• **Task to carry out**:
Consider the data that follows and state how many lines contain the string "Familiar", using the number alone.

• **Extracted records**:
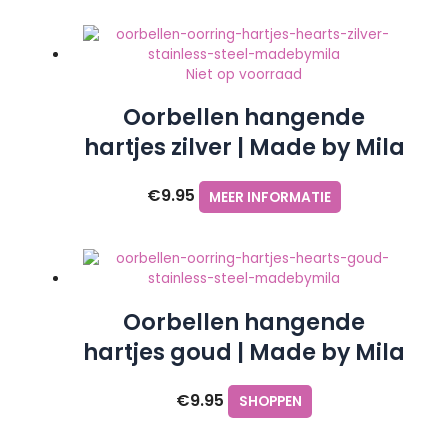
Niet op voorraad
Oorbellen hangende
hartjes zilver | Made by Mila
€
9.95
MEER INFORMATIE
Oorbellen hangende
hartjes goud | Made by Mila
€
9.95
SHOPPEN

--

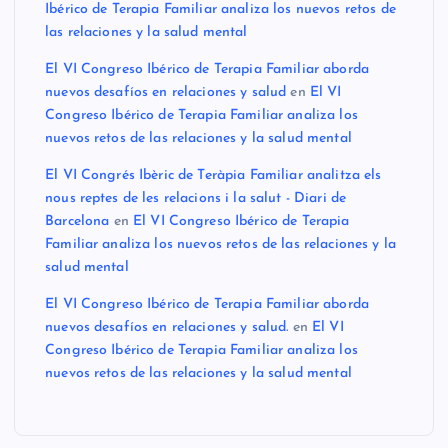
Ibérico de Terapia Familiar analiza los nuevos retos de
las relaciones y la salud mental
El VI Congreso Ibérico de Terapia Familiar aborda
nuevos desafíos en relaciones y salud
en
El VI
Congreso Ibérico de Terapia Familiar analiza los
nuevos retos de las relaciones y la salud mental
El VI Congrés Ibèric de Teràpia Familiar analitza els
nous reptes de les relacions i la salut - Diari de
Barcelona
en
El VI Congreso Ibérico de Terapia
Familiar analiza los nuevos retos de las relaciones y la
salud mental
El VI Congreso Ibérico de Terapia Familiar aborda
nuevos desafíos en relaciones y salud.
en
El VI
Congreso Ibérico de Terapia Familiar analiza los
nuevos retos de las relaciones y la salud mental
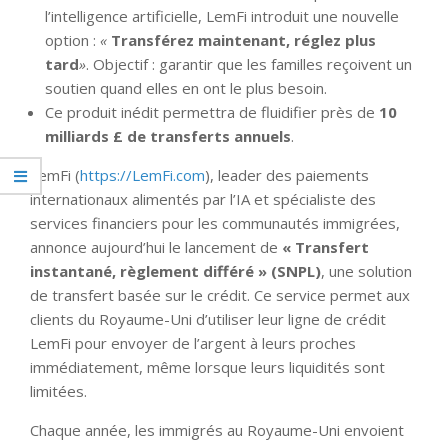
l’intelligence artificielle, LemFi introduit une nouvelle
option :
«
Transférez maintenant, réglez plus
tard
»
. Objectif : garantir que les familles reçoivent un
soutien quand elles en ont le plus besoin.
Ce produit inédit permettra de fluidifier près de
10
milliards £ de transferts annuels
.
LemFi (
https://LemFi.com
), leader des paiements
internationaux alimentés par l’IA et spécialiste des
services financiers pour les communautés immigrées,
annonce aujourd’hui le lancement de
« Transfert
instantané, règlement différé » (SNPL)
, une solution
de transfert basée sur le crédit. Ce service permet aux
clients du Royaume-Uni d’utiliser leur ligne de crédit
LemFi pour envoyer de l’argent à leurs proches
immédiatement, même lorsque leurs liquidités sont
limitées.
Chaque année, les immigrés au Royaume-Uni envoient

• **Task output**:
7